Potential Pitfalls in Data Analysis

• Misleading Conclusions: Avoid unclear statements and use proper statistical terminology.

• Reported vs. Measured Data: Measured data are generally more reliable than self-reported data.

• Loaded Questions: Survey questions should be worded neutrally to avoid bias.

• Nonresponse: Occurs when individuals do not respond; can lead to bias if response rates are low.

• Misleading Percentages: Percentages over 100% are often misused or misinterpreted.

Big Data and Data Science

• Big Data: Data sets so large and complex that traditional software tools cannot analyze them efficiently. Analysis may require parallel computing.

• Data Science: The application of statistics, computer science, and software engineering to analyze and interpret complex data sets.

Handling Missing Data

• Missing Completely at Random: The likelihood of a value being missing is independent of its value or any other values.

• Missing Not at Random: The missingness is related to the reason the value is missing.

• Correction Methods: Delete cases with missing values or impute (substitute) missing values.

Observational Studies vs.

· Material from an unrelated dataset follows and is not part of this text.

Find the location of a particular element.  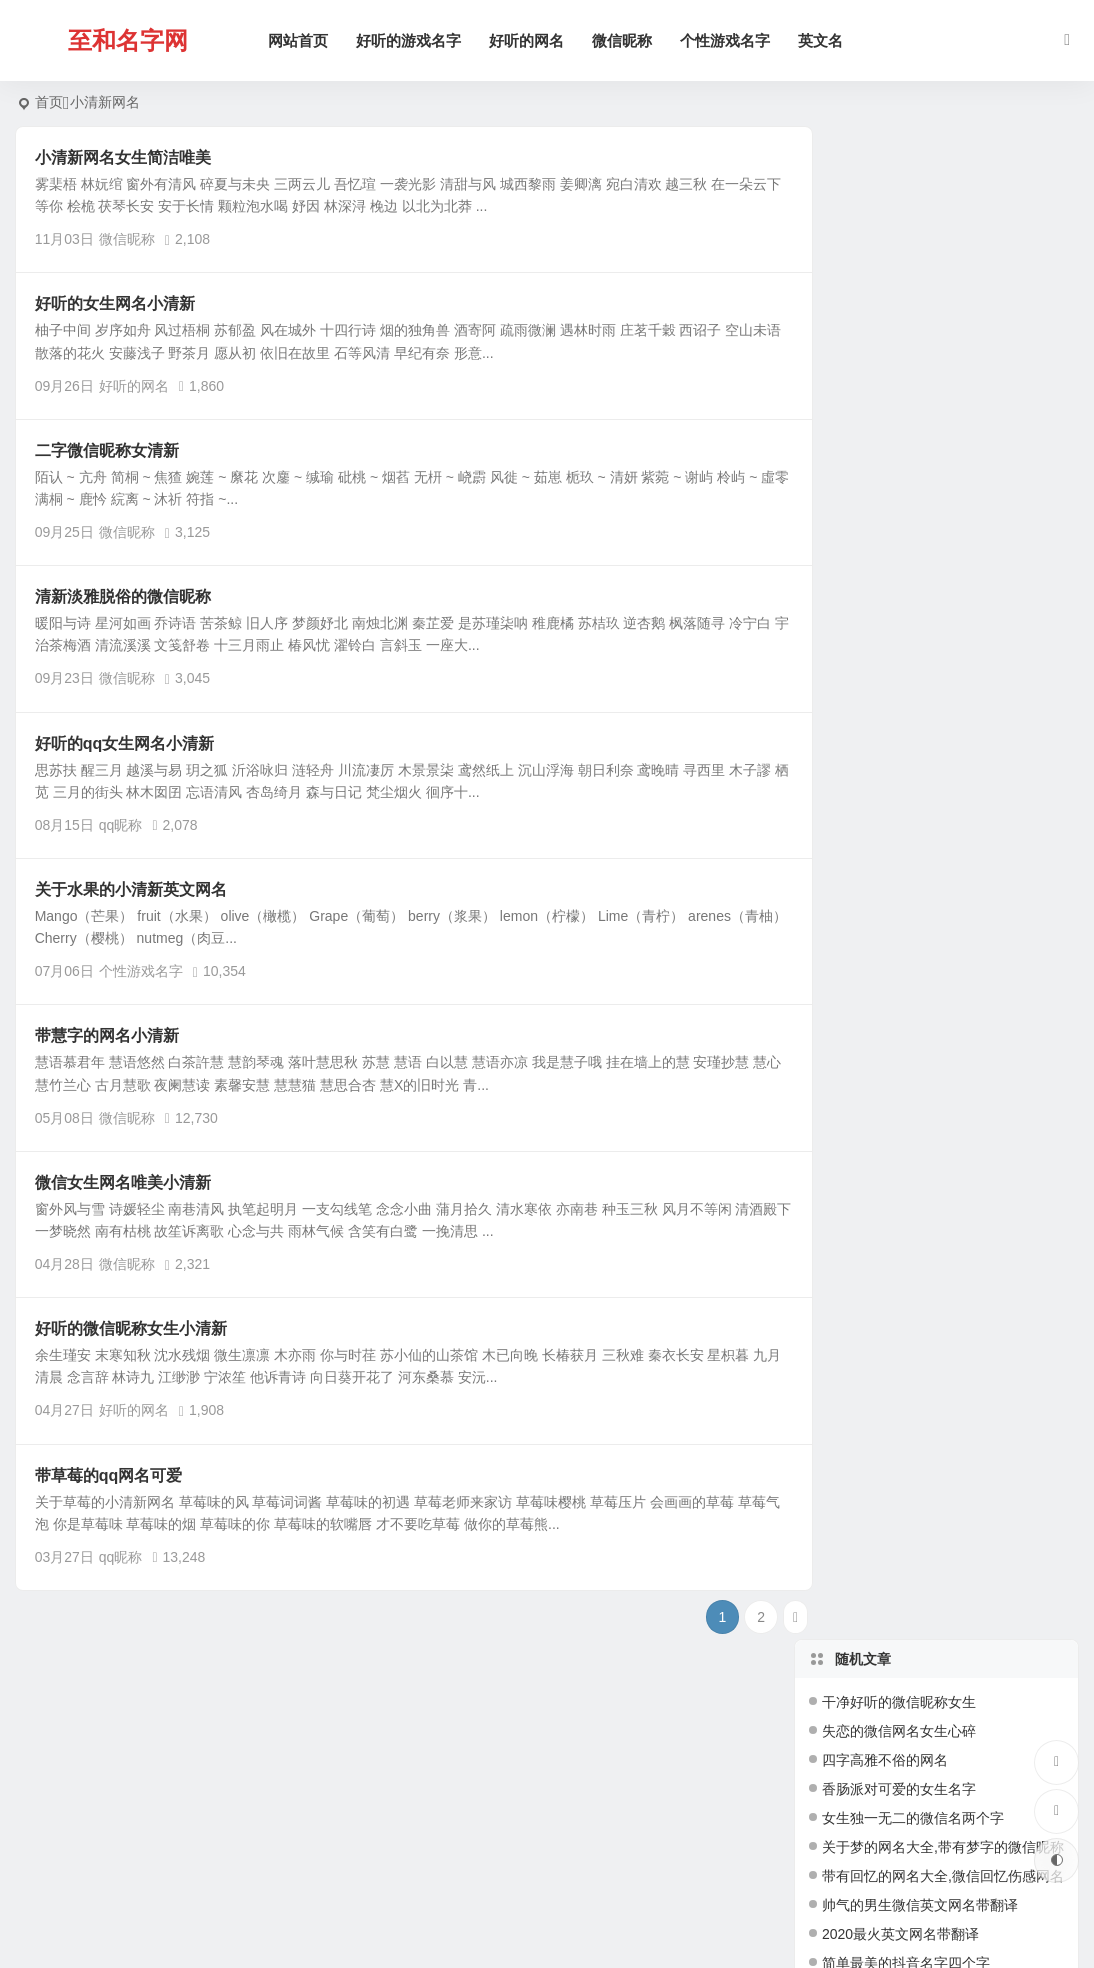

好听的微信昵称女生小清新 is located at coordinates (131, 1328).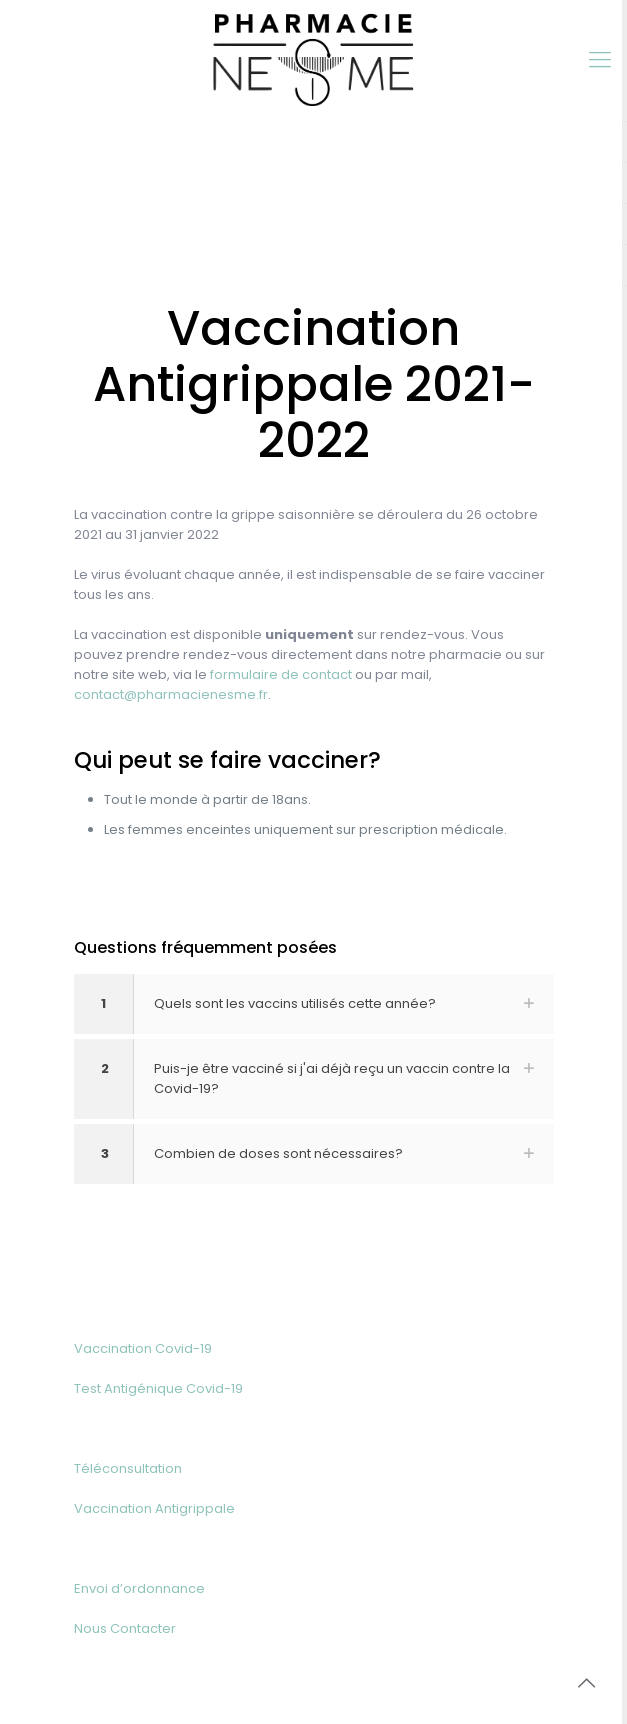 The width and height of the screenshot is (627, 1724). Describe the element at coordinates (158, 1388) in the screenshot. I see `Test Antigénique Covid-19` at that location.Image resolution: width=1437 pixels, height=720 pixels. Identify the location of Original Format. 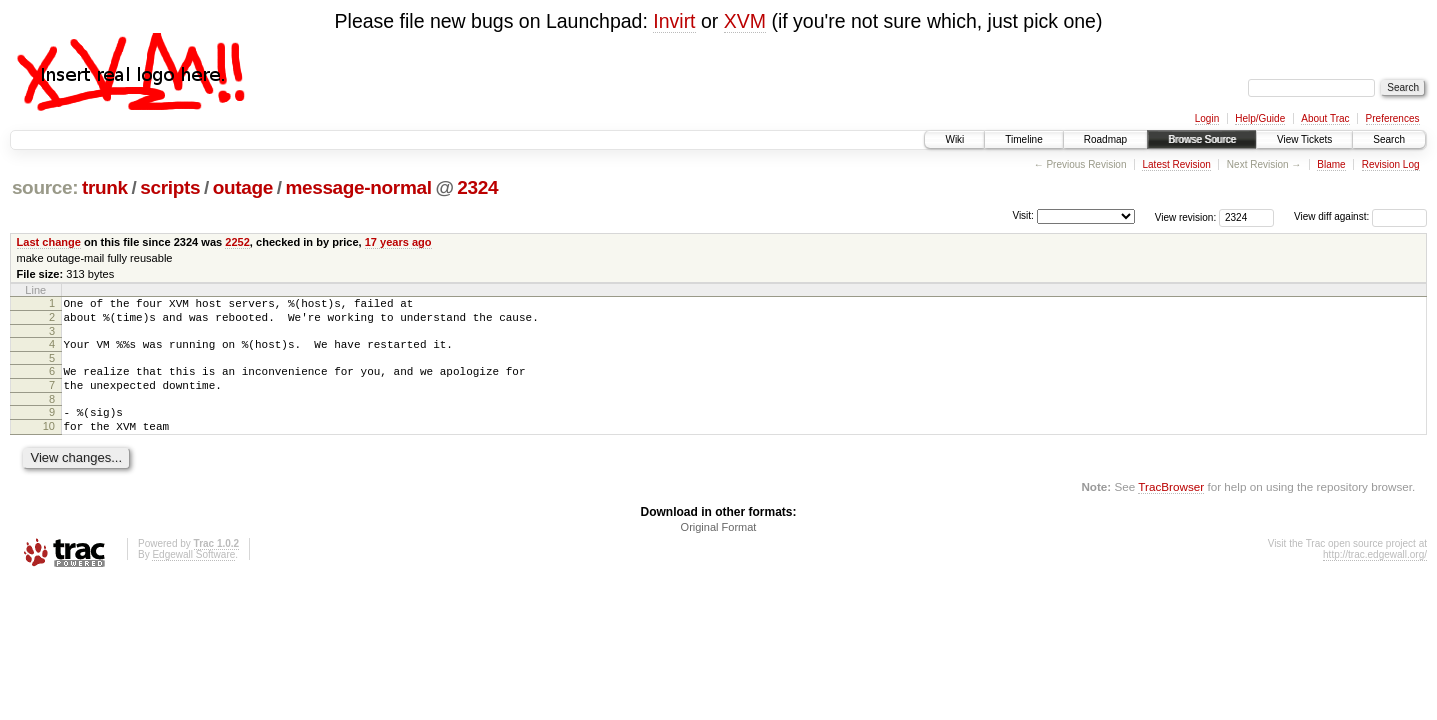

Experiments

• Observational Study: Observe and measure characteristics without modifying the subjects.

• Experiment: Apply a treatment and observe its effects on subjects (experimental units).

• Example: Observing a correlation between ice cream sales and drownings is confounded by temperature; an experiment can clarify causation.

Types of Observational Studies

• Cross-sectional Study: Data collected at one point in time.

• Retrospective (Case-Control) Study: Data collected from past records.

• Prospective (Cohort) Study: Data collected in the future from groups sharing common factors.

Design of Experiments

• Replication: Repeating an experiment on multiple subjects to ensure reliability.

• Blinding: Subjects do not know whether they receive treatment or placebo, reducing bias.

• Double-Blind: Both subjects and experimenters do not know who receives treatment or placebo.

• Randomization: Assigning subjects to groups by chance to create comparable groups.

Experimental Designs

• Completely Randomized Design: Assign subjects to treatment groups by random selection.

• Randomized Block Design: Subjects are grouped into blocks with similar characteristics, then randomly assigned treatments within each block.

• Matched Pairs Design: Subjects are paired based on similarity, and each pair receives different treatments.

• Rigorously Controlled Design: Subjects are carefully assigned to groups to ensure similarity in important ways (difficult to implement fully).

Sampling Errors

• Sampling Error (Random Sampling Error): The difference between a sample result and the true population result due to chance fluctuations.

• Nonsampling Error: Errors due to human mistakes, such as data entry errors, biased questions, or inappropriate statistical methods.

• Nonrandom Sampling Error: Errors resulting from using nonrandom sampling methods, such as convenience or voluntary response samples.